AVAILABLE DATA:
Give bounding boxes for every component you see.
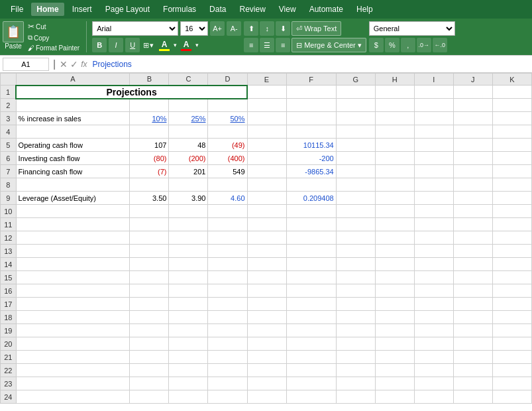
cell-r3-c4[interactable]: 50% <box>208 112 247 125</box>
cell-r10-c2[interactable] <box>130 205 169 218</box>
cell-empty[interactable] <box>336 231 375 245</box>
cell-empty[interactable] <box>453 245 492 258</box>
row-header-5[interactable]: 5 <box>1 139 17 152</box>
cell-r6-c4[interactable]: (400) <box>208 152 247 165</box>
cell-empty[interactable] <box>492 271 531 284</box>
cell-empty[interactable] <box>208 337 247 351</box>
cell-empty[interactable] <box>414 298 453 311</box>
cell-empty[interactable] <box>453 324 492 337</box>
cell-empty[interactable] <box>130 271 169 284</box>
cell-empty[interactable] <box>453 218 492 231</box>
cell-empty[interactable] <box>492 152 531 165</box>
cell-empty[interactable] <box>130 364 169 377</box>
cell-empty[interactable] <box>492 351 531 364</box>
cell-empty[interactable] <box>286 218 336 231</box>
cell-r10-c8[interactable] <box>375 205 414 218</box>
cell-empty[interactable] <box>208 364 247 377</box>
formula-cancel-button[interactable]: ✕ <box>60 59 68 70</box>
cell-empty[interactable] <box>375 284 414 298</box>
font-color-chevron[interactable]: ▾ <box>195 42 199 48</box>
borders-button[interactable]: ⊞ ▾ <box>142 40 155 50</box>
col-header-F[interactable]: F <box>286 74 336 86</box>
cell-r2-c1[interactable] <box>16 99 130 112</box>
cell-empty[interactable] <box>375 390 414 404</box>
cell-empty[interactable] <box>16 324 130 337</box>
cell-r3-c2[interactable]: 10% <box>130 112 169 125</box>
bold-button[interactable]: B <box>92 38 107 52</box>
cell-r3-c6[interactable] <box>286 112 336 125</box>
cut-button[interactable]: ✂ Cut <box>27 21 81 32</box>
cell-r6-c1[interactable]: Investing cash flow <box>16 152 130 165</box>
cell-empty[interactable] <box>169 271 208 284</box>
cell-empty[interactable] <box>286 377 336 390</box>
cell-r4-c5[interactable] <box>247 125 286 139</box>
cell-r10-c10[interactable] <box>453 205 492 218</box>
cell-empty[interactable] <box>492 218 531 231</box>
col-header-A[interactable]: A <box>16 74 130 86</box>
cell-r3-c9[interactable] <box>414 112 453 125</box>
cell-empty[interactable] <box>336 271 375 284</box>
cell-empty[interactable] <box>286 86 336 99</box>
col-header-G[interactable]: G <box>336 74 375 86</box>
cell-empty[interactable] <box>453 390 492 404</box>
cell-empty[interactable] <box>208 298 247 311</box>
cell-empty[interactable] <box>130 258 169 271</box>
cell-empty[interactable] <box>375 311 414 324</box>
cell-r3-c1[interactable]: % increase in sales <box>16 112 130 125</box>
cell-empty[interactable] <box>208 377 247 390</box>
cell-r4-c7[interactable] <box>336 125 375 139</box>
cell-r6-c8[interactable] <box>375 152 414 165</box>
menu-file[interactable]: File <box>5 3 28 16</box>
cell-r8-c2[interactable] <box>130 178 169 192</box>
cell-r6-c10[interactable] <box>453 152 492 165</box>
cell-r7-c9[interactable] <box>414 165 453 178</box>
cell-empty[interactable] <box>336 377 375 390</box>
align-center-button[interactable]: ☰ <box>260 38 274 52</box>
cell-empty[interactable] <box>375 218 414 231</box>
cell-r2-c7[interactable] <box>336 99 375 112</box>
cell-empty[interactable] <box>16 245 130 258</box>
cell-empty[interactable] <box>286 390 336 404</box>
cell-r3-c3[interactable]: 25% <box>169 112 208 125</box>
cell-empty[interactable] <box>492 284 531 298</box>
cell-r8-c10[interactable] <box>453 178 492 192</box>
cell-empty[interactable] <box>414 324 453 337</box>
cell-empty[interactable] <box>453 284 492 298</box>
cell-empty[interactable] <box>336 311 375 324</box>
cell-r4-c10[interactable] <box>453 125 492 139</box>
cell-empty[interactable] <box>169 311 208 324</box>
col-header-C[interactable]: C <box>169 74 208 86</box>
font-family-select[interactable]: Arial <box>92 21 178 36</box>
cell-r2-c8[interactable] <box>375 99 414 112</box>
cell-empty[interactable] <box>130 324 169 337</box>
cell-empty[interactable] <box>208 245 247 258</box>
cell-empty[interactable] <box>286 298 336 311</box>
cell-r5-c7[interactable] <box>336 139 375 152</box>
cell-empty[interactable] <box>336 337 375 351</box>
cell-empty[interactable] <box>375 271 414 284</box>
cell-r10-c7[interactable] <box>336 205 375 218</box>
cell-r4-c6[interactable] <box>286 125 336 139</box>
cell-empty[interactable] <box>247 245 286 258</box>
cell-empty[interactable] <box>336 298 375 311</box>
cell-empty[interactable] <box>492 112 531 125</box>
cell-r10-c5[interactable] <box>247 205 286 218</box>
cell-r4-c3[interactable] <box>169 125 208 139</box>
cell-r8-c8[interactable] <box>375 178 414 192</box>
cell-empty[interactable] <box>336 351 375 364</box>
cell-empty[interactable] <box>208 390 247 404</box>
cell-empty[interactable] <box>247 231 286 245</box>
cell-empty[interactable] <box>375 377 414 390</box>
cell-r8-c4[interactable] <box>208 178 247 192</box>
cell-empty[interactable] <box>130 245 169 258</box>
menu-home[interactable]: Home <box>31 3 64 16</box>
cell-r5-c2[interactable]: 107 <box>130 139 169 152</box>
cell-r2-c10[interactable] <box>453 99 492 112</box>
cell-empty[interactable] <box>169 284 208 298</box>
row-header-18[interactable]: 18 <box>1 311 17 324</box>
cell-empty[interactable] <box>453 258 492 271</box>
cell-empty[interactable] <box>169 324 208 337</box>
menu-insert[interactable]: Insert <box>67 3 97 16</box>
cell-empty[interactable] <box>169 298 208 311</box>
cell-r8-c7[interactable] <box>336 178 375 192</box>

WHAT IS EXPECTED:
Where the string "font" appears in a line of the entries above, return that line.

ANSWER SECTION:
font-color-chevron[interactable]: ▾ <box>195 42 199 48</box>
font-family-select[interactable]: Arial <box>92 21 178 36</box>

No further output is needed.